É o que revela pesquisa realizada pelo instituto Data Popular, junto a um grupo de 4,2 milhões de brasileiros acima de 18 anos, pertencentes à classe D, que diz ter "algum dinheiro guardado para eventuais imprevistos". Esses entrevistados representam 21% dos adultos da classe D que vivem em áreas urbanas.

 


A segurança financeira é o principal foco de 43,1% dessas pessoas, seguida por realizar um sonho de consumo (29,5%), efetuar compras à vista (17%) e investir e obter rendimento (10,4%). A estimativa foi feita com base na análise de dados obtidos em um estudo realizado, no último trimestre de 2011, com cerca de 18 mil entrevistados de todos os estados brasileiros.

Mauro Halfeld, professor de Finanças da Universidade Federal do Paraná e autor de livros sobre investimentos, relata que sempre escutou questionamentos sobre como pessoas que ganham um salário mínimo conseguem economizar. "Conheço gente com renda mensal de R$ 40 mil que está sempre endividada e pessoas muito simples que fazem hora extra, trabalham nos fins de semana e conseguem economizar. É uma questão de disciplina", diz.

A pesquisa do Data Popular ajuda, portanto, a desfazer o mito de que para poupar é preciso ganhar bem.
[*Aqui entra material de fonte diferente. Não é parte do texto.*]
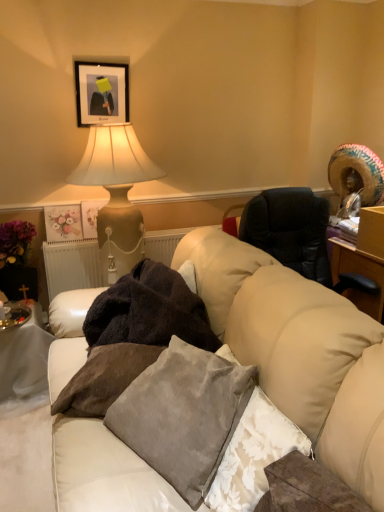 This screenshot has width=384, height=512. Identify the location of matte black picture frame at upper left. (101, 92).

Measure the distance between multicolored woven straw hat at upper right and camera.

multicolored woven straw hat at upper right is 2.49 meters from camera.

Measure the distance between point [66,210] and camera.

The depth of point [66,210] is 9.12 feet.

Describe the element at coordinates (317, 368) in the screenshot. The width and height of the screenshot is (384, 512). I see `white leather couch at center` at that location.

What do you see at coordinates (149, 311) in the screenshot?
I see `dark fuzzy blanket at center` at bounding box center [149, 311].

This screenshot has height=512, width=384. Describe the element at coordinates (24, 357) in the screenshot. I see `white fabric table at lower left` at that location.

At what (x,y) coordinates should I click in order to perform the action: click on velvet gray pillow at center, placed as the 2th pillow when sorted from right to left. Please return your answer as a coordinate pair (x, y). This screenshot has width=384, height=512. Looking at the image, I should click on (183, 415).

The height and width of the screenshot is (512, 384). Find the location of `matte black picture frame at upper left`. matte black picture frame at upper left is located at coordinates (101, 92).

Which object is positioned more to the left, velvet gray pillow at center, placed as the 2th pillow when sorted from right to left, or white leather couch at center?

Positioned to the left is velvet gray pillow at center, placed as the 2th pillow when sorted from right to left.

From the image's perspective, does velvet gray pillow at center, which appears as the 2th pillow when viewed from the left, appear lower than white leather couch at center?

No, from the image's perspective, velvet gray pillow at center, which appears as the 2th pillow when viewed from the left, is not below white leather couch at center.

Is velvet gray pillow at center, which appears as the 2th pillow when viewed from the left, looking in the opposite direction of white leather couch at center?

Yes.

Is point (99, 91) closer to camera compared to point (125, 467)?

No, (99, 91) is further to viewer.

Which object is closer to the camera taking this photo, matte black picture frame at upper left or white leather couch at center?

white leather couch at center is in front.

Which is correct: matte black picture frame at upper left is inside white leather couch at center, or outside of it?

The correct answer is: outside.

From the image's perspective, would you say velvet gray pillow at center, the 1th pillow from the right, is positioned over multicolored woven straw hat at upper right?

No, from the image's perspective, velvet gray pillow at center, the 1th pillow from the right, is not above multicolored woven straw hat at upper right.

Which point is more forward, (x=267, y=407) or (x=371, y=172)?

Positioned in front is point (x=267, y=407).

I want to click on the 3rd pillow below when counting from the multicolored woven straw hat at upper right (from the image's perspective), so click(254, 455).

Is white leather couch at center facing away from matte black picture frame at upper left?

No, matte black picture frame at upper left is not at the back of white leather couch at center.

Does point (97, 443) come behind point (102, 79)?

That is False.

Is white leather couch at center not near matte black picture frame at upper left?

Absolutely, white leather couch at center is distant from matte black picture frame at upper left.

How many degrees apart are the facing directions of white leather couch at center and matte black picture frame at upper left?

The angle between the facing direction of white leather couch at center and the facing direction of matte black picture frame at upper left is 90 degrees.

Is point (90, 373) farther from viewer compared to point (267, 487)?

That is True.

Is velvet gray pillow at center, which appears as the third pillow when viewed from the right, closer to camera compared to velvet gray pillow at center, marked as the 3th pillow in a left-to-right arrangement?

No, it is not.

How many degrees apart are the facing directions of velvet gray pillow at center, which appears as the first pillow when viewed from the left, and velvet gray pillow at center, the 1th pillow from the right?

They differ by 57.7 degrees in their facing directions.

From the image's perspective, relative to velvet gray pillow at center, the 1th pillow from the right, is velvet gray pillow at center, which appears as the first pillow when viewed from the left, above or below?

From the image's perspective, velvet gray pillow at center, which appears as the first pillow when viewed from the left, appears above velvet gray pillow at center, the 1th pillow from the right.

Can you confirm if matte beige lamp at upper left is smaller than velvet gray pillow at center, which appears as the third pillow when viewed from the right?

Actually, matte beige lamp at upper left might be larger than velvet gray pillow at center, which appears as the third pillow when viewed from the right.

From a real-world perspective, between matte beige lamp at upper left and velvet gray pillow at center, which appears as the first pillow when viewed from the left, who is vertically higher?

From a 3D spatial view, matte beige lamp at upper left is above.

Looking at this image, what's the angular difference between matte beige lamp at upper left and velvet gray pillow at center, which appears as the first pillow when viewed from the left,'s facing directions?

The facing directions of matte beige lamp at upper left and velvet gray pillow at center, which appears as the first pillow when viewed from the left, are 30.9 degrees apart.

Which is correct: matte beige lamp at upper left is inside velvet gray pillow at center, which appears as the third pillow when viewed from the right, or outside of it?

matte beige lamp at upper left is located beyond the bounds of velvet gray pillow at center, which appears as the third pillow when viewed from the right.

Which of these two, matte beige lamp at upper left or multicolored woven straw hat at upper right, is wider?

With larger width is matte beige lamp at upper left.

You are a GUI agent. You are given a task and a screenshot of the screen. Output one action in this format:
    pyautogui.click(x=<x>, y=<y>)
    Task: Click on the lamp located on the left of multicolored woven straw hat at upper right
    The height and width of the screenshot is (512, 384).
    Given the screenshot: What is the action you would take?
    pyautogui.click(x=116, y=193)

Is matte beige lamp at upper left positioned far away from multicolored woven straw hat at upper right?

Indeed, matte beige lamp at upper left is not near multicolored woven straw hat at upper right.

Which is more to the right, matte beige lamp at upper left or multicolored woven straw hat at upper right?

multicolored woven straw hat at upper right is more to the right.

The height and width of the screenshot is (512, 384). Identify the location of studio couch on the right of velvet gray pillow at center, which appears as the 2th pillow when viewed from the left. (317, 368).

What are the coordinates of `picture frame located above the white leather couch at center (from a real-world perspective)` in the screenshot? It's located at (101, 92).

Considering their positions, is matte black picture frame at upper left positioned closer to white leather couch at center than multicolored woven straw hat at upper right?

multicolored woven straw hat at upper right is positioned closer to the anchor white leather couch at center.

Estimate the real-world distances between objects in this image. Which object is closer to velvet gray pillow at center, which appears as the 2th pillow when viewed from the left, multicolored woven straw hat at upper right or white leather couch at center?

white leather couch at center is closer to velvet gray pillow at center, which appears as the 2th pillow when viewed from the left.

Looking at the image, which one is located closer to velvet gray pillow at center, the 1th pillow from the right, velvet gray pillow at center, which appears as the first pillow when viewed from the left, or dark fuzzy blanket at center?

velvet gray pillow at center, which appears as the first pillow when viewed from the left, is closer to velvet gray pillow at center, the 1th pillow from the right.

Based on their spatial positions, is matte black picture frame at upper left or dark fuzzy blanket at center further from matte floral print at upper left?

Based on the image, dark fuzzy blanket at center appears to be further to matte floral print at upper left.

Based on their spatial positions, is matte floral print at upper left or white leather couch at center closer to dark fuzzy blanket at center?

Based on the image, white leather couch at center appears to be nearer to dark fuzzy blanket at center.

Considering their positions, is velvet gray pillow at center, the 1th pillow from the right, positioned further to matte black picture frame at upper left than white leather couch at center?

velvet gray pillow at center, the 1th pillow from the right, lies further to matte black picture frame at upper left than the other object.

Considering their positions, is dark fuzzy blanket at center positioned closer to white leather couch at center than multicolored woven straw hat at upper right?

dark fuzzy blanket at center is positioned closer to the anchor white leather couch at center.

Estimate the real-world distances between objects in this image. Which object is closer to white leather couch at center, multicolored woven straw hat at upper right or matte floral print at upper left?

multicolored woven straw hat at upper right is closer to white leather couch at center.

Where is `lamp between matte black picture frame at upper left and velvet gray pillow at center, the 1th pillow from the right, in the vertical direction`? Image resolution: width=384 pixels, height=512 pixels. lamp between matte black picture frame at upper left and velvet gray pillow at center, the 1th pillow from the right, in the vertical direction is located at coordinates (116, 193).

This screenshot has height=512, width=384. What are the coordinates of `material between white leather couch at center and matte beige lamp at upper left along the z-axis` in the screenshot? It's located at (149, 311).

Locate an element on the screen. straw hat between velvet gray pillow at center, placed as the 2th pillow when sorted from right to left, and matte black picture frame at upper left, along the z-axis is located at coordinates (358, 170).

I want to click on material situated between matte floral print at upper left and multicolored woven straw hat at upper right from left to right, so click(149, 311). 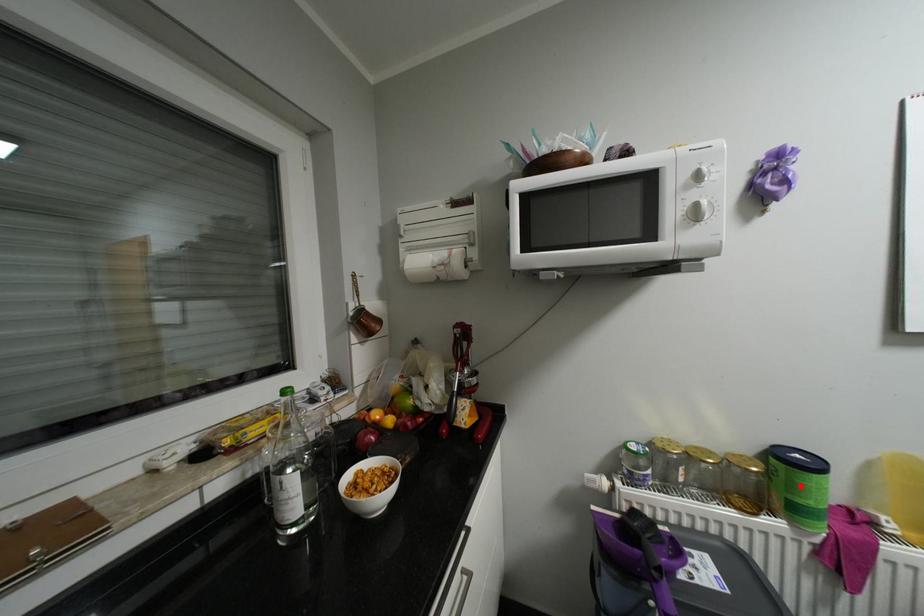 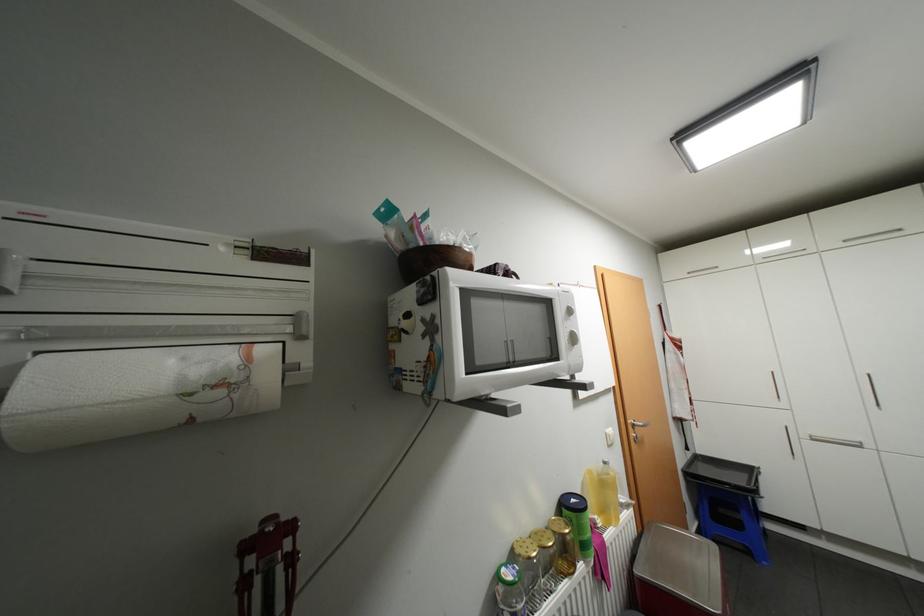 Question: A red point is marked in image1. In image2, is the corresponding 3D point closer to the camera or farther? Reply with the corresponding letter.

Choices:
 (A) The corresponding 3D point is closer.
 (B) The corresponding 3D point is farther.

Answer: (B) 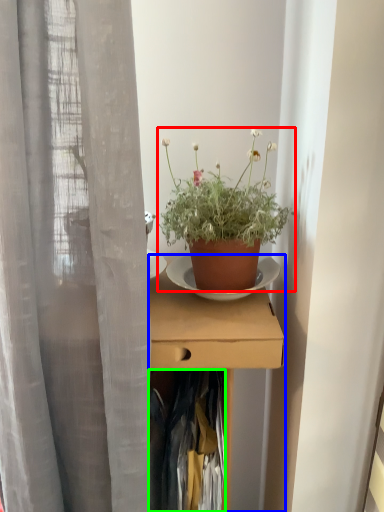 Question: Based on their relative distances, which object is farther from houseplant (highlighted by a red box)? Choose from desk (highlighted by a blue box) and clothing (highlighted by a green box).

Choices:
 (A) desk
 (B) clothing

Answer: (B) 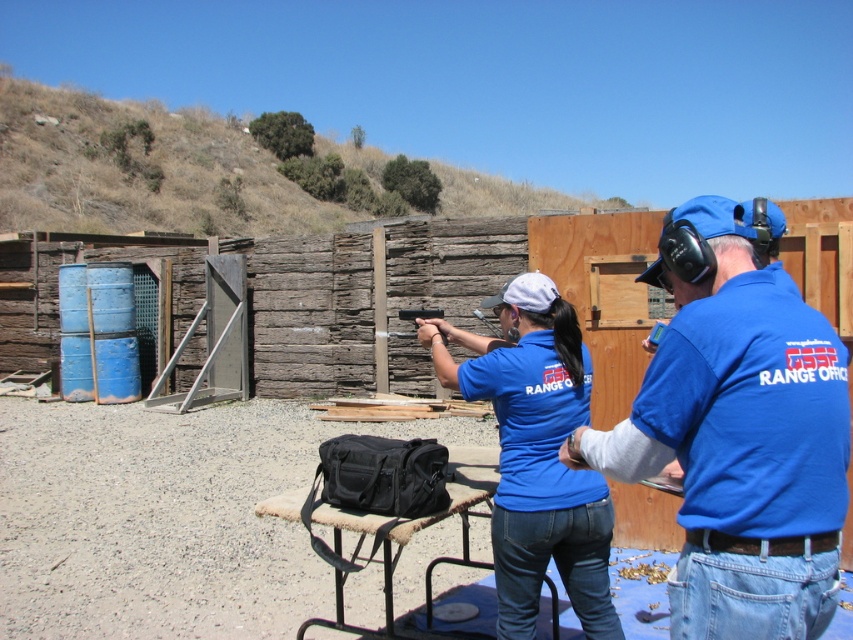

Para Halfeld, o resultado do levantamento pode ser explicado pelo fato de as pessoas terem hoje mais acesso a informações sobre finanças pessoais. "Quase ninguém falava disso dez anos atrás", afirma.

Uma outra pesquisa divulgada recentemente pela Cetelem BGN, empresa do grupo BNP Paribas, realizada em conjunto com a Ipsos Public Affairs, mostra que há um grupo de pessoas da classe D que administra suas finanças de maneira cautelosa e tem mais acesso a bens e serviços que antes eram privilégio apenas das classes mais altas, como planos de previdência privada e de saúde.

Marcelo Neri, pesquisador do Centro de Políticas Sociais da Fundação Getúlio Vargas (FGV), afirma que os "sonhos de consumo" da classe D são, basicamente, serviços de empresas privadas que podem substituir os serviços públicos de baixa qualidade. "O que é subir na vida para a classe D? É ter uma vida melhor não só em termos materiais, como também ter mais segurança", diz Neri.

A pesquisa da Cetelem BGN, chamada O Observador 2012, mostra que as classes D e E gastaram, em novembro de 2011, R$ 59 com previdência privada (média por família), mais que a classe C (R$ 51). A cifra indica um avanço em relação a 2010, quando a classe D não investiu em previdência complementar. Houve também um aumento nos gastos com seguros, em igual período, que passaram de R$ 5 para R$ 21. O estudo foi feito com base em 1.500 entrevistas domiciliares com 334 famílias das classes A e B, 810 da classe C e 356 das classes D e E.

Segundo Marcelo Neri, da FGV, essas classes vêm sendo beneficiadas nos últimos anos pelo reajuste do salário mínimo. Neste ano, o consumo das classes D e E deve ser estimulado pelo aumento de 14,13% do mínimo.

O coordenador do Comitê do Critério Brasil na Abep (Associação Brasileira das Empresas de Pesquisa), Luis Pilli, ressalta que a classe D constitu,i hoje, 15,2% dos domicílios do País, porém nas capitais do Nordeste esse percentual sobe para cerca de 25%. "A típica família da classe D tem uma renda familiar que ronda os R$ 710, ainda direciona cerca de 30% do orçamento para alimentação, possui aparelho de televisão, geladeira, mas dificilmente tem um carro. Em parte desses lares, já há máquina de lavar", diz.

A expectativa dos pesquisadores é de que a classe D, que desde 2005 tem diminuído de forma consistente, continue a recuar nos próximos anos, com o crescimento da chamada nova classe média, formada pela classe C.